==== INFORMATION SUPPLIED

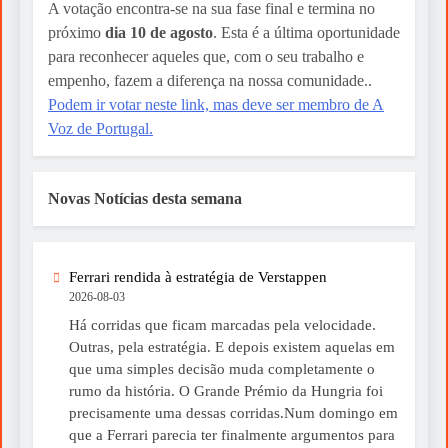
A votação encontra-se na sua fase final e termina no
próximo
dia 10 de agosto
. Esta é a última oportunidade
para reconhecer aqueles que, com o seu trabalho e
empenho, fazem a diferença na nossa comunidade..
Podem ir votar neste link, mas deve ser membro de A
Voz de Portugal.
Novas Notícias desta semana
Ferrari rendida à estratégia de Verstappen
2026-08-03
Há corridas que ficam marcadas pela velocidade.
Outras, pela estratégia. E depois existem aquelas em
que uma simples decisão muda completamente o
rumo da história. O Grande Prémio da Hungria foi
precisamente uma dessas corridas.Num domingo em
que a Ferrari parecia ter finalmente argumentos para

========

* INSTRUCTIONS FOR THE TASK: Only the lines from the start of the records through the line containing "Podem ir votar" should be repeated, word for word, with the pictures left out.

* EXERCISE RESPONSE:
A votação encontra-se na sua fase final e termina no
próximo
dia 10 de agosto
. Esta é a última oportunidade
para reconhecer aqueles que, com o seu trabalho e
empenho, fazem a diferença na nossa comunidade..
Podem ir votar neste link, mas deve ser membro de A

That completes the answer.